Babandan ilk ayrılığımızı yaşamaya 10-15 gün kaldı... Ve annen hiç hazır değil. Hiç! 10-15 gün deyince bile muslukları açıyorum dünden beri... Ne yapacağım, ne yapacağım, ne yapacağım... İçimdeki kadınlar korosu hep bir ağızdan böyle haykırıp duruyor işte...

Baban "Yapma, hazır olmak zorundasın. Senin hazır olmaman çok fazla şeyi etkiler" dedi; haklı... En başta senin beslenmen söz konusu. Hazır olmak zorundayım... Ama ya hazır değilsem işte?! Değilim çünkü. Yüreğim zangır zangır titriyor korkudan... Bunca zaman yalnız kalmaya alışkın birine ait tutumlar değil bunlar farkındayım ama gerçeği de değiştirmiyor bu durum.

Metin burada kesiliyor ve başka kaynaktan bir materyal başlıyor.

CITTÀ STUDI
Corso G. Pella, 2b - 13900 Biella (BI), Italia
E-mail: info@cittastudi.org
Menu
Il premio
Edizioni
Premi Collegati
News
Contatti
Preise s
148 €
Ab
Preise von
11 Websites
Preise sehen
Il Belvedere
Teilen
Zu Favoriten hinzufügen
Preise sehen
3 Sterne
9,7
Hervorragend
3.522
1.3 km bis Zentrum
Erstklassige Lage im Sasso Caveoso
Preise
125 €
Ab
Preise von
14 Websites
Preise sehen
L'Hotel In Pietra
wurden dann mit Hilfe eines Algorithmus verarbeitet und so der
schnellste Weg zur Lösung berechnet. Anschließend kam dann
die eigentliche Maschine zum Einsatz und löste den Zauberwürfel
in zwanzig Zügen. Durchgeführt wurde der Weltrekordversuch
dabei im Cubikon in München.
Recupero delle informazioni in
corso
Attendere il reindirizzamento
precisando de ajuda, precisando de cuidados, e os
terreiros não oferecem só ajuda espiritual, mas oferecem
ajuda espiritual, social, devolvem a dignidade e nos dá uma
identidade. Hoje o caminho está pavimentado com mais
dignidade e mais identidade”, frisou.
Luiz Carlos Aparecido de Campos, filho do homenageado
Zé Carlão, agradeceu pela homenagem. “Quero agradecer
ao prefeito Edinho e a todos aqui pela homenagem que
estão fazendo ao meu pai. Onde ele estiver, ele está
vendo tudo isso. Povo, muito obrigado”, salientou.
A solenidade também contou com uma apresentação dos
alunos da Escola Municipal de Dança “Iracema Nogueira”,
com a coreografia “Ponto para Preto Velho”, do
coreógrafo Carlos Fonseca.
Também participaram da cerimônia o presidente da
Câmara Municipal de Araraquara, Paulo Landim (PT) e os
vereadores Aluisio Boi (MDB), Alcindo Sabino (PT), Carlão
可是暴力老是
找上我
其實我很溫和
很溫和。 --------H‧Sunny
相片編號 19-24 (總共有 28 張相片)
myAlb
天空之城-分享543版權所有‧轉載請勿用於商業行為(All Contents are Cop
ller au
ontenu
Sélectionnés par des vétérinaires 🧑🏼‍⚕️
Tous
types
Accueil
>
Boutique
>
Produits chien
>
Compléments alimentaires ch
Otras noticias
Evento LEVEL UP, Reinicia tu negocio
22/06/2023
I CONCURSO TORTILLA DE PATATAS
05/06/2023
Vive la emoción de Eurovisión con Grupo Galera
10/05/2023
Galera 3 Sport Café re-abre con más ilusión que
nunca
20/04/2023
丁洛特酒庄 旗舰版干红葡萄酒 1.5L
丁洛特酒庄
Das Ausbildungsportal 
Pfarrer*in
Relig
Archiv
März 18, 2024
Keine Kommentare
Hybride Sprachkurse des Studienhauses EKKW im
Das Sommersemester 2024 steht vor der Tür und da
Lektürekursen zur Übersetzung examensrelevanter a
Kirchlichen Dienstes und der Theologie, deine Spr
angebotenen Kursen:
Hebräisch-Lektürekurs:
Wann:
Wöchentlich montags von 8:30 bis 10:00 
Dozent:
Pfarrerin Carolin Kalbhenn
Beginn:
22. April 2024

Bu sefer en güçlü olmak zorunda annen... Senin için. Annemin yıllarca benim için yaptığı gibi... Bu süreç zor olacak. Hiç ağlamadan, hiç yansıtmadan hep babandan bahsetmem gerekecek sana. Hep fotoğraflarını göstermem gerekecek. Onunla her görüntülü konuşma yaptığımızda (ki bu senin şansın) yanımızdaymışçasına mutlu davranmam gerekecek... Yani özlemiyormuş, içim yanmıyormuş gibi yapmam gerekecek. Halbuki ben şimdi tüm bunları düşündüğümde bile kendimi tutamıyorum... Sulu göz bir annen var; doğrudur. Ancak ortalıkta ağlayan bir annen yok... Ama bu annelik hormonları insanı bu hallere sokabiliyor...

Umarım, umarım sana babanın yokluğunu hiç hissettirmemeyi başarabilirim yavrum. Ben çok çok korkuyorum. Ama bana güç vereceğini biliyorum; birlikte aşacağız... Bu yüzden diyorum ki sana, eğer güçsüz hissedersen kendini (ki çok sefer hissedeceksin), bırak öyle kalsın. Güçlü olmak zorunda değilsin. Hele ki ağlamamak güç göstergesi hiç değil. Bu konuda anne ve baba olarak kötü örnekleriz biz... 

Eğer ağlamak geliyorsa içinden, sakın tutma kendini... Haykırarak ağlamadan sönmez bazı yangınlar ve bırak sönsünler... Zaten ağlayan insan, dünyanın en saf mahluklarındandır ağladığı zaman. Çünkü ağlamak yalındır, kendiliğinden olur ve insanın en özünden gelir... Ağlayan kişi tüm saflığıyla karşında demektir; olduğu gibi, pür-i pak... Bu açıdan baktığın zaman böylesi güzel bir şey için kendini tutmak da nedir? Bu  tam da kendin olma fırsatıdır aslında...

O yüzden ağlamak istersen hiç düşünme ağla yavrum. İster haykırarak ister için için... Ama kendin olma fırsatını kaçırma. Kendi en doğal halini gör...

Birbirimizden güç almak dileğiyle canım yavrum... Anneyi hoş gör arada e mi?